Герцог налил себе стакан портвейна и высоко поднял его. Глаза деда сияли радостью и гордостью.

– За мою внучку, вернувшую музыку в этот дом и в мое сердце!

Он отпил глоток вина и уселся в высокое кресло, а Эсмеральда бережно взяла скрипку и смычок. Она робко провела смычком по струнам и ахнула, завороженная безупречным звучанием драгоценного инструмента.

Дед сложил руки на груди и закрыл глаза, приготовившись слушать радостные мелодии Моцарта или Вивальди, но комната вдруг наполнилась печальными звуками песенки «Джонни ушел на войну». Он удивленно уставился на внучку, которая извлекала из струн рыдающие звуки. По лицу Эсмеральды текли слезы. Горькие воспоминания о Билли терзали ее сердце и заставляли скрипку плакать вместе с ней.

Закончив играть и увидев грустное лицо деда и сдержанное сочувствие в глазах Анны, Эсмеральда поспешно пробормотала извинения и выбежала из комнаты, сжимая в руках скрипку.

Впервые после встречи с Эсмеральдой Реджинальд выглядел дряхлым стариком.

Анна нервно расхаживала перед камином, шурша парадным платьем.

– Ради бога, Реджи, пойми наконец! Счастье нельзя купить!

Он возмущенно стукнул кулаком по подлокотнику кресла.

– Собственно, почему нет?

– Потому что у нее разбито сердце, а не коленка! Этого не исправишь ни золотыми безделушками, ни пони. Ни даже драгоценным инструментом!

Герцог постепенно успокоился, но его напряженное молчание беспокоило Анну больше, чем отчаяние.

– Ты совершенно права, – тихо сказал наконец герцог. – Для разбитого сердца есть только одно лекарство!

Он вскочил с кресла и торопливо направился в свой кабинет, настолько возбужденный, что забыл трость. Анна поспешила за ним, недоумевая, что еще затеял ее взбалмошный братец.

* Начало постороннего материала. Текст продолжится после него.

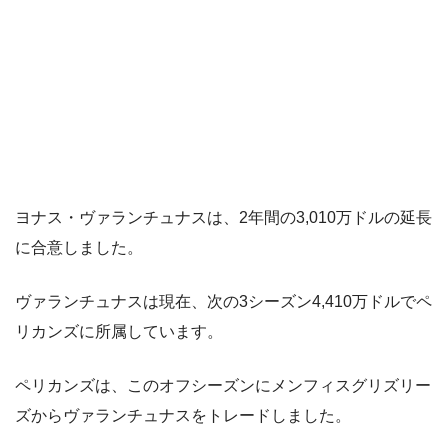
ヨナス・ヴァランチュナスは、2年間の3,010万ドルの延長
に合意しました。
ヴァランチュナスは現在、次の3シーズン4,410万ドルでペ
リカンズに所属しています。
ペリカンズは、このオフシーズンにメンフィスグリズリー
ズからヴァランチュナスをトレードしました。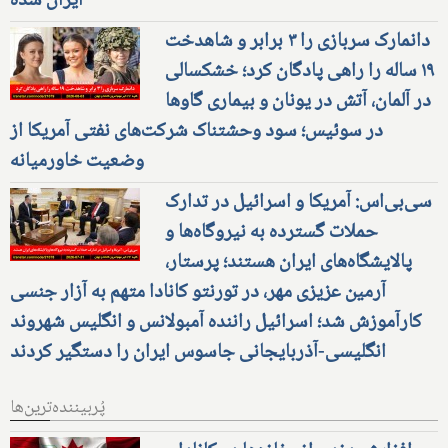
ایران شده
دانمارک سربازی را ۳ برابر و شاهدخت
۱۹ ساله را راهی پادگان کرد؛ خشکسالی
در آلمان، آتش در یونان و بیماری گاوها
در سوئیس؛ سود وحشتناک شرکت‌های نفتی آمریکا از
وضعیت خاورمیانه
سی‌بی‌اس: آمریکا و اسرائیل در تدارک
حملات گسترده به نیروگاه‌ها و
پالایشگاه‌های ایران هستند؛ پرستار،
آرمین عزیزی مهر، در تورنتو کانادا متهم به آزار جنسی
کارآموزش شد؛ اسرائیل راننده آمبولانس و انگلیس شهروند
انگلیسی-آذربایجانی جاسوس ایران را دستگیر کردند
پُربیننده‌ترین‌ها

– Вероятно, девочка чувствует себя одинокой, – предположил герцог, усаживаясь за письменный стол. – В конце концов, все эти месяцы я вел себя как законченный эгоист, не отпуская ее от себя ни на шаг. – Он потряс в воздухе пачкой визитных карточек. – Ты только посмотри на эту кучу приглашений, которые я отверг по ее просьбе, да еще радовался при этом! Где же это?.. А, вот! – Он вытянул карточку с золотым обрезом. – Граф Сенсир предлагает абонемент в театр с первого января. – Ткнув в чернильницу первой попавшейся ручкой, он начал писать ответ на оборотной стороне карточки. – Я немедленно принимаю его предложение, а ты, дорогая, будешь сопровождать Эсмеральду.

– Сенсир? – переспросила с ужасом Анна. – Но ты не можешь думать о нем всерьез! Он в два раза старше Эсмеральды да к тому же пользуется дурной славой.

Реджинальд небрежно отмахнулся от сестры:

– Это только потому, что он почти двадцать пять лет носился со своим разбитым сердцем. Бедняга так и не женился после того, как моя Лизбет бросила его у алтаря. Ты же помнишь эту историю! Думаю, он будет очень рад познакомиться с ее дочерью. Наверняка ее сходство с матерью поразит его точно так же, как и меня.

Анна возмущенно смотрела на брата.

– Кажется, ты снова собираешься заняться сватовством, Реджи? Ты забыл, что Лизбет ушла из дому из-за твоего вмешательства? Надеюсь, ты не повторишь той же ошибки с ее дочерью!

Реджинальд невинно взглянул на нее, моргая редкими ресницами.

– Я только хотел ввести свою внучку в общество и найти ей подходящего мужа. Ты же не станешь возражать против этого?

Зная, что возражать брату бесполезно, Анна оставила его одного и поднялась наверх. Перед комнатой племянницы она задержалась и прислушалась. За дверью стояла хрупкая тишина.

В своей гостиной Анна подошла к изящному письменному столу. Усевшись в обитое бархатом кресло, она извлекла из ящика чистый лист бумаги и долго сидела в раздумье, теребя перо. Только что она ругала Реджи за его попытку самовольно устроить жизнь племянницы, но план, который пришел ей в голову, был еще более дерзким и своевольным. И даже опасным…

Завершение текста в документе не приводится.